Reproduce the whole listing word for word. Leave every image out.

◆ **DATA PROVIDED**
<<<<

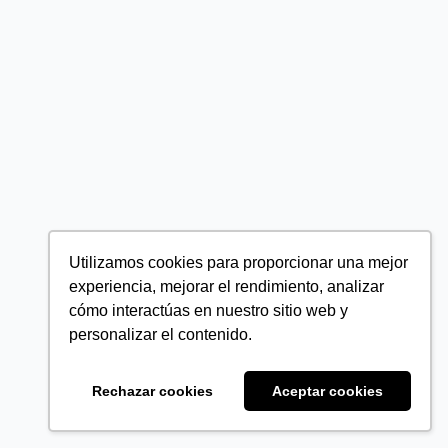
Utilizamos cookies para proporcionar una mejor
experiencia, mejorar el rendimiento, analizar
cómo interactúas en nuestro sitio web y
personalizar el contenido.
Rechazar cookies
Aceptar cookies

>>>>

◆ **TASK OUTPUT**
Utilizamos cookies para proporcionar una mejor
experiencia, mejorar el rendimiento, analizar
cómo interactúas en nuestro sitio web y
personalizar el contenido.
Rechazar cookies
Aceptar cookies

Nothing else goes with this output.